[[ Provided data open ]]

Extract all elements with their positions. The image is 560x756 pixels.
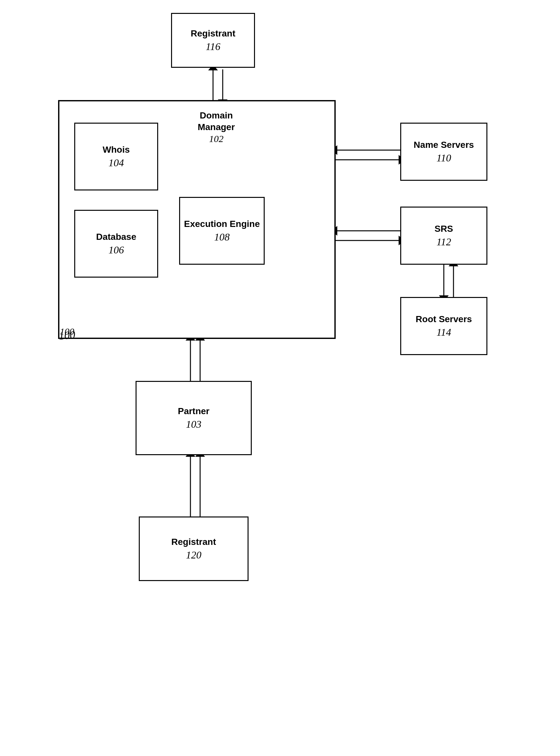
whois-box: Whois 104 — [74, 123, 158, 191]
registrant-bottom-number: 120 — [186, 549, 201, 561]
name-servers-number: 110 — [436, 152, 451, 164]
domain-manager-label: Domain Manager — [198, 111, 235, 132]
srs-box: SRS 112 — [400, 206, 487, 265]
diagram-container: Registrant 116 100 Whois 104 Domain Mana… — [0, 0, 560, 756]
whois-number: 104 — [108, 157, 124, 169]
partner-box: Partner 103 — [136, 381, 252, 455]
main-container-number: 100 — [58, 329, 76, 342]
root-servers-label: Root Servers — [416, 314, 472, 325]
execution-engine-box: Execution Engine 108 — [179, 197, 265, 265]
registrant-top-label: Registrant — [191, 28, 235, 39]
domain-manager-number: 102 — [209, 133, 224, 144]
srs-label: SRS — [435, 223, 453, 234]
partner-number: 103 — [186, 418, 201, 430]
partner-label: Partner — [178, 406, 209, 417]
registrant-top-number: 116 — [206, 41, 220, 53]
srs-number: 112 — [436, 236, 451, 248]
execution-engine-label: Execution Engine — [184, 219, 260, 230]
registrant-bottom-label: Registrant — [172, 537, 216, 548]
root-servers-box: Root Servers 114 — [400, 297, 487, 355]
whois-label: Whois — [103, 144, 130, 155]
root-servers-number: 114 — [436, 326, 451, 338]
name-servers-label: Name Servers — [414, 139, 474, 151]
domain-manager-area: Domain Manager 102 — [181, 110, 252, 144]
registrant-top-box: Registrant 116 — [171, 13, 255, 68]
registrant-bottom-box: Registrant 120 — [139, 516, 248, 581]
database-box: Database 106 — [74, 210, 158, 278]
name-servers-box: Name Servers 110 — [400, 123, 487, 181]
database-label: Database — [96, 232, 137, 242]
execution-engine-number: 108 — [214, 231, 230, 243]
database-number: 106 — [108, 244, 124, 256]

[[ Provided data closed ]]
[[ Provided data open ]]

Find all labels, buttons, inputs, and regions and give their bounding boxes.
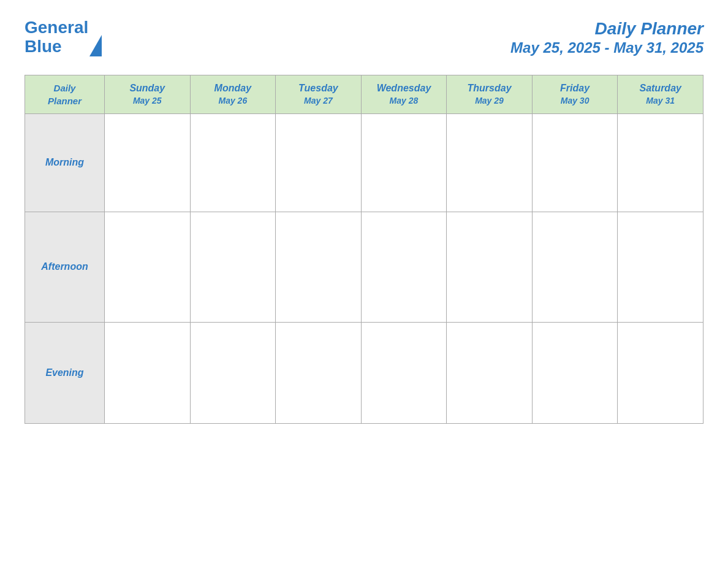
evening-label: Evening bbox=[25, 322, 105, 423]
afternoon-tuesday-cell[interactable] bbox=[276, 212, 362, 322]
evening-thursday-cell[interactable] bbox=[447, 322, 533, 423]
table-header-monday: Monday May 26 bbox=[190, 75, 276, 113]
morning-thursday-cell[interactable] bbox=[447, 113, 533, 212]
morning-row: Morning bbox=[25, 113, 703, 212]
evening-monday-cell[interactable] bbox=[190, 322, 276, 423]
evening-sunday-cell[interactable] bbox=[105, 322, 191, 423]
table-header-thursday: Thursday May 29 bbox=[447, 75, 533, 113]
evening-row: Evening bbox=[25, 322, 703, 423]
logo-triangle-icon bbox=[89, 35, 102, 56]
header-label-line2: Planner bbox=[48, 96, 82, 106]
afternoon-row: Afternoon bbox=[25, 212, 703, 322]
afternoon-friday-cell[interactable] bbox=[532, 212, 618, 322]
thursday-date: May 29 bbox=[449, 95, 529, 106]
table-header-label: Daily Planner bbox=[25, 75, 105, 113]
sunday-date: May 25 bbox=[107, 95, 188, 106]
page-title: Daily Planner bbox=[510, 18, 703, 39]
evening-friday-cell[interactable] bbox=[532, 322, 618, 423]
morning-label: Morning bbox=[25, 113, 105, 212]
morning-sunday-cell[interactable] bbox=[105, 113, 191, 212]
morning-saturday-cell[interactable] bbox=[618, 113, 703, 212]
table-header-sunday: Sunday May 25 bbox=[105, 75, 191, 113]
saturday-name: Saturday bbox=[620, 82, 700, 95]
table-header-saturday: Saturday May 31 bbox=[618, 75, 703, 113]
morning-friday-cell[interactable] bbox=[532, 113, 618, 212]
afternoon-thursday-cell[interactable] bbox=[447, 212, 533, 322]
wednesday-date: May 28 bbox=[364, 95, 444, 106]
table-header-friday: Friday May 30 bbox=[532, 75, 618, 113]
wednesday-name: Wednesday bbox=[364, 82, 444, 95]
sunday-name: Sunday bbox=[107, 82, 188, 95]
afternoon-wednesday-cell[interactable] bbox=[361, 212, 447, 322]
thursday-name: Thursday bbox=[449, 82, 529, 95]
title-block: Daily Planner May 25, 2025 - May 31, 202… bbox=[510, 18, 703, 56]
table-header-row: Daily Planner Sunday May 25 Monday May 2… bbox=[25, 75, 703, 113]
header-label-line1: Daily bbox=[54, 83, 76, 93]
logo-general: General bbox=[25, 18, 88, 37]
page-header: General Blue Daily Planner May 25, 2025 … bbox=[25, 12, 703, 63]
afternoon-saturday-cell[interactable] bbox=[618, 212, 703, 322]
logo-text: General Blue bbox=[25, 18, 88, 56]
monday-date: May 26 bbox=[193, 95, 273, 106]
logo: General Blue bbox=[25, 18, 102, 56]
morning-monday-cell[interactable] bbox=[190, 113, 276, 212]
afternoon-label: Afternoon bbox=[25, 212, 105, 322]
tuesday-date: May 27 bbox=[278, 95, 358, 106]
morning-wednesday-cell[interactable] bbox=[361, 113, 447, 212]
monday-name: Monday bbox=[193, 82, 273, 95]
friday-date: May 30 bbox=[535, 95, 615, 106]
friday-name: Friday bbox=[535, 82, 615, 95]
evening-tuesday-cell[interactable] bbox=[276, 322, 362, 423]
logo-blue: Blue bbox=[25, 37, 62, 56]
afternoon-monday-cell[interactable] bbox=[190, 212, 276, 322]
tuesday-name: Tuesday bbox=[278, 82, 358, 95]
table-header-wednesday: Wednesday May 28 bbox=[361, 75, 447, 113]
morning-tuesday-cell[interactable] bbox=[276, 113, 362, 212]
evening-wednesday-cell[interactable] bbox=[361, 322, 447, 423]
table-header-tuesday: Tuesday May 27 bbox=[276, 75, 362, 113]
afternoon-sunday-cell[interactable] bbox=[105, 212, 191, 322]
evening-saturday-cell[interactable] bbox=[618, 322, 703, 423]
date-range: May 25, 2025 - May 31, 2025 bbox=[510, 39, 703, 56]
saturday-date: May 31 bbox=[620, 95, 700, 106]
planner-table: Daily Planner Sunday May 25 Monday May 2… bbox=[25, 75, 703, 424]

[[ Provided data closed ]]

The task =>
Give only the number of lines in the entries above that contain the string "General".

Task response =>
4